Le dernier cours magistral que M. Roudaut avait enseigné à Fribourg s'intitulait "La littérature et la mort". J'ai été, comme plusieurs étudiants, impressionné par la présence discrète de son collègue Rudi Imbach aux premiers bancs de l'Aula magna. Ensemble, nous suivions les réflexions de l'illustre critique littéraire. J'évoque souvent ce cas pour montrer la simplicité affichée par ce spécialiste de philosophie médievale. Je ne saurai évaluer ce qu'il en a tiré. L'image que je me fais des cours de Fribourg s'apparente à celle d'un dictionnaire que tout le monde consulte et y trouve son compte. Les étudiants suivaient ces cours quel que soit leur niveau d'étude, et chacun y apprenait ce qu'il y cherchait. Comme  les autres auditeurs, j'avais savouré cette apparition de notre maître.
Degrés de Butor avait fait l'objet d'un séminaire animé par Roudaut. Cette oeuvre indigeste basée sur la mémoire d'une classe d'école nous a donné l'occasion d'en discuter avec l'auteur Michel Butor. Une séance unique dans l'histoire de mes études. Ce jour-là, une étudiante allémanique dont le nom ne me revient plus, - je garde toutefois son visage en mémoire - a démonté les articulations fondamentales de Degrés et démontré par une lecture originale la genèse de l'oeuvre à la grande surprise de l'écrivain. Butor en est resté éberlué.
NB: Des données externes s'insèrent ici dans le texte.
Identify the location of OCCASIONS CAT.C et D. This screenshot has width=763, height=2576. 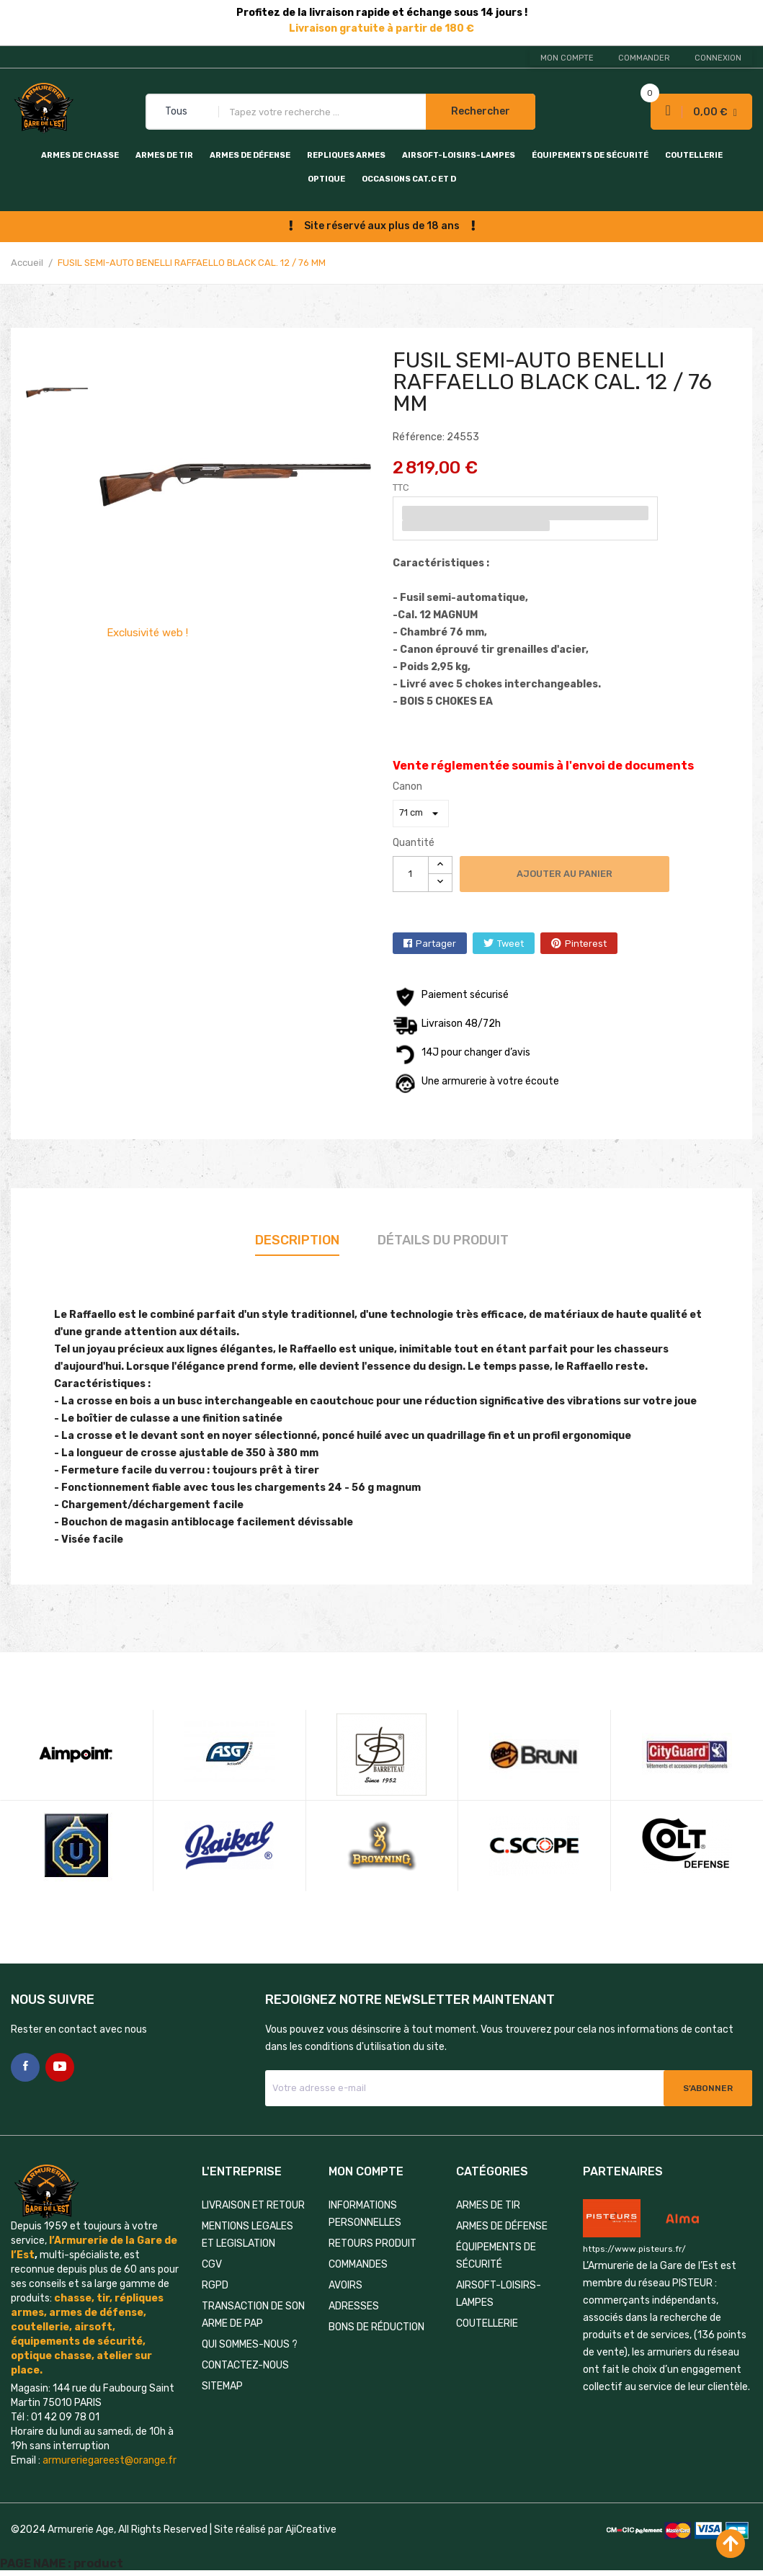 (409, 179).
Il a appris d'une étudiante géniale comment il avait écrit Degrés. Je garde de Michel Butor le souvenir d'un monsieur toujours habillé en salopette comme un mécanicien, d'un ingénieur du texte à l'imaginaire débordant. Au cours d'une autre conférence, Butor affirma que la vraie littérature se trouve dans le "bottin téléphonique."
Pour nous expliquer le surréalisme, M. Roudaut a évoqué le passage chez lui à la maison en Grèce de Jacques Lacan. A l'époque, avait-il commenté, le confort était relativement modeste chez un professeur d'université. Lacan le matin s'est habillé d'un costume complet blanc et a mis des chaussures mocassin de couleur verte. Le Breton affectionnait particulièrement une veste de velours grise. Pour les séminaires, l'étudiant était tenu de lui faire parvenir une semaine avant le texte. Et trente-minutes avant l'exposé, M. Roudaut rencontrait le présentateur ou la présentatrice autour d'un café pour des remarques et des instructions. L'apprentissage auprès du maître suivait un rite demeuré inchangé pendant des années et menait à une véritable rédemption de l'étudiant.
Cet historien de l'art qui a maîtrisé, pas comme deux au monde, Baudelaire, Mallarmé, Flaubert, Proust et René Char pour lequel il a préfacé l'édition classique était surtout un savant pragmatique du terrain. A la question de savoir où il fallait puiser des noms pour son roman, il renvoyait aux pierres tombales des cimetières. Une mine inépuisable de noms en plus d'un lieu de méditation sur l'être et le monde.